Ich bin in Mashhad* geboren. Die heilige Stadt Mashhad.
Ein guter Platz zum Geldverdienen an Pilgern.
„Geld“ ist das, was unsere Stadt heilig macht und viele versuchen, dieses kostbare Heiligtum gut zu bewahren.
Astan Ghods(2) ist das Verwaltungsinstitut vom Grab des Heiligen Imam Reza.
Das bedeutet himmlisches Business mit göttlicher Vollmacht.

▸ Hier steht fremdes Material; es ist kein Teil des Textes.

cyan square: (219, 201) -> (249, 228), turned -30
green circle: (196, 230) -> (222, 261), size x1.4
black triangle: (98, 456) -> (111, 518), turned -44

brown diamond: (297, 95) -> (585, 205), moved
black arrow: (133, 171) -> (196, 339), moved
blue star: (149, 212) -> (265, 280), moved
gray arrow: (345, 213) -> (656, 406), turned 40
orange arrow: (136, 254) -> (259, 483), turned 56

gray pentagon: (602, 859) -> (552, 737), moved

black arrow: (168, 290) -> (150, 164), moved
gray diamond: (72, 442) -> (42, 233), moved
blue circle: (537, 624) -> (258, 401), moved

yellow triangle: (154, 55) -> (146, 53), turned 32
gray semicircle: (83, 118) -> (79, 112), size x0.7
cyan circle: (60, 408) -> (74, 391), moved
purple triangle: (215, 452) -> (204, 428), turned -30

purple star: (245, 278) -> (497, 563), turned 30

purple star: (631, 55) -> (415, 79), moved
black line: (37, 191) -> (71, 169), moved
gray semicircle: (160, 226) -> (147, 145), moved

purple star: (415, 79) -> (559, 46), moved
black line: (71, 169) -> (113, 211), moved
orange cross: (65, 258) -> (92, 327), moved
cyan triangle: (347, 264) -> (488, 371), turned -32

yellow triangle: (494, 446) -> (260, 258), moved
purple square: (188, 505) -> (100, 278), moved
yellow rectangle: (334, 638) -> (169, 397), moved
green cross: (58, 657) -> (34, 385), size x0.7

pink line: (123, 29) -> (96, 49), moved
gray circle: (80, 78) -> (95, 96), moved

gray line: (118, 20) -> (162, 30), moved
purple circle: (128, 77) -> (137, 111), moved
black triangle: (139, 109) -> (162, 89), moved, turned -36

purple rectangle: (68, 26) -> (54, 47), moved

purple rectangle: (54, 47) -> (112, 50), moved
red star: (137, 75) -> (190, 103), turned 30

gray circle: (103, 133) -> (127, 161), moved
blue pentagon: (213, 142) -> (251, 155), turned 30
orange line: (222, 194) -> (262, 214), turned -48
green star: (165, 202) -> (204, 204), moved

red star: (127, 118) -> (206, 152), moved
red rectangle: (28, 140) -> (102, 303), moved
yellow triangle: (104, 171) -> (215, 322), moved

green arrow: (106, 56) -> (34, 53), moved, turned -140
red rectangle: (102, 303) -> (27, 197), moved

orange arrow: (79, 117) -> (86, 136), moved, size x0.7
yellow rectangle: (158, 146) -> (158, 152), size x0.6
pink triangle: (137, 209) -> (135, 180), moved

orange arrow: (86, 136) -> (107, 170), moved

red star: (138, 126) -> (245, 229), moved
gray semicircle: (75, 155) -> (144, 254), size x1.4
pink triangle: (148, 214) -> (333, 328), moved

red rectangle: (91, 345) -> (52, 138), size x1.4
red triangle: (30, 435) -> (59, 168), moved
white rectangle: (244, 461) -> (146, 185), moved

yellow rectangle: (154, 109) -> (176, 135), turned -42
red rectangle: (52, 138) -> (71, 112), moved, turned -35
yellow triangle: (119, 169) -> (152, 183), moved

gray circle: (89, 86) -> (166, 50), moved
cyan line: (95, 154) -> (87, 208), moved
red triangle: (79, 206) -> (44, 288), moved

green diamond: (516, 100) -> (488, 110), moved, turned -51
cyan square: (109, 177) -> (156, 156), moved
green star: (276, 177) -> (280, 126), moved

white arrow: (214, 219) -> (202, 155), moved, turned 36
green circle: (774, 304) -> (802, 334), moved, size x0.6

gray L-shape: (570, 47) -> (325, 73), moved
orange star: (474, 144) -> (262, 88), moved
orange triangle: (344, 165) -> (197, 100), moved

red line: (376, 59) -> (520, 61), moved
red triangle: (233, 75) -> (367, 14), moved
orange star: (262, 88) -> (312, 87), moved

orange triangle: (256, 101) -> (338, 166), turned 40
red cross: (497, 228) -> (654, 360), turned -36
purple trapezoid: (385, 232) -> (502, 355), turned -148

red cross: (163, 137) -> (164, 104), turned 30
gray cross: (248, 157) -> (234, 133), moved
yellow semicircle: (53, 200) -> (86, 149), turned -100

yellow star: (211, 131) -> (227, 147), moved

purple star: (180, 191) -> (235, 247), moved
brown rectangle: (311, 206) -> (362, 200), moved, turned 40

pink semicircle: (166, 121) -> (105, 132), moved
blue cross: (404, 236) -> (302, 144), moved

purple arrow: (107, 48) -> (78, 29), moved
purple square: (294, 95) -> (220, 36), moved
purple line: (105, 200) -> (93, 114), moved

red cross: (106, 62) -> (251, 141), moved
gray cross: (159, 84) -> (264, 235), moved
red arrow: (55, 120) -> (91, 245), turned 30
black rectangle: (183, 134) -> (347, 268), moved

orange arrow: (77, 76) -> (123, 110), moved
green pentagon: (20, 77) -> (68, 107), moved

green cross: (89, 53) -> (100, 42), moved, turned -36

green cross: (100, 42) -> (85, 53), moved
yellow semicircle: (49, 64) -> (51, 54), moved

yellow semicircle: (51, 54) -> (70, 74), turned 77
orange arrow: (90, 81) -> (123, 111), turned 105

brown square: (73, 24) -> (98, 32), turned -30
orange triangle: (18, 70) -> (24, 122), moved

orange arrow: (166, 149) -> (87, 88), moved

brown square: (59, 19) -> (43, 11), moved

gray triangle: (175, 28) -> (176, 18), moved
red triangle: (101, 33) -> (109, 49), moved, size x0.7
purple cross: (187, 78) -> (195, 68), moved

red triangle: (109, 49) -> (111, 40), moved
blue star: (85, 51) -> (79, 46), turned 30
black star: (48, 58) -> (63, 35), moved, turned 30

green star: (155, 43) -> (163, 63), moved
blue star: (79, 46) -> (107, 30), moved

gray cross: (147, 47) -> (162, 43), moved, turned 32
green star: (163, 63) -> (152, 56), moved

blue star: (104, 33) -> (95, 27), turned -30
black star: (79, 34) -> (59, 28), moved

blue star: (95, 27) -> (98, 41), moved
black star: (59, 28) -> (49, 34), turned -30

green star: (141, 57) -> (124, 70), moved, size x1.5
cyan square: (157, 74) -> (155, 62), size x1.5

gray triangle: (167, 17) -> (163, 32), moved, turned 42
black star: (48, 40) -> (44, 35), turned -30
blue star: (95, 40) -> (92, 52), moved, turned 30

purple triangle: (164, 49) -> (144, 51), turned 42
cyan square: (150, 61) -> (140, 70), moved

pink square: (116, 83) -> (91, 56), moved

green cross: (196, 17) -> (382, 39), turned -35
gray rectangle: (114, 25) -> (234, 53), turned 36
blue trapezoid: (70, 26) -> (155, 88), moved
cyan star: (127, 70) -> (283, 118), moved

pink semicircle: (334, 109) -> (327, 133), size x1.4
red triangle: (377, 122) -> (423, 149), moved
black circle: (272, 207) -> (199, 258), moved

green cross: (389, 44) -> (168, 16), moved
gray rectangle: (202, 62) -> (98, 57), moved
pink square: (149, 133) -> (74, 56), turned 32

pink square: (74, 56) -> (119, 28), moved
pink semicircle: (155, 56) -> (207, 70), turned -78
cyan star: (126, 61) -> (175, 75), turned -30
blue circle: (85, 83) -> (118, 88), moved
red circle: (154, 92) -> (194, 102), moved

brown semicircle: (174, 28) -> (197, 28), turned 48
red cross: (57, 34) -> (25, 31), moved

Eine Art religiöse GmbH zum Kauf und Verkauf von Paradiesaktien.
Jeden Tag werden neue Erzählungen und Überlieferungen von Propheten und heiligen Imamen gefunden, die vor mehr als 1000 Jahren starben. Sie fordern die Menschen auf, nach Mashhad zu pilgern.
Es ist überliefert:
- „Jedem, der nach Mashhad pilgert, werden alle Sünden vergeben und er wird rein, wie ein Neugeborener.“
- „Die Tür des Paradieses geht über dem Himmel von Mashhad auf.“
- „Jeder richtige Muslim soll mindestens einmal zum Grab des Imam Reza pilgern, weil die göttliche Belohnung so groß ist wie beim Besuch des Gotteshauses von Mekka.“
Um diese Überlieferungen glaubhaft zu machen, geschieht immer ein Wunder in Mashhad.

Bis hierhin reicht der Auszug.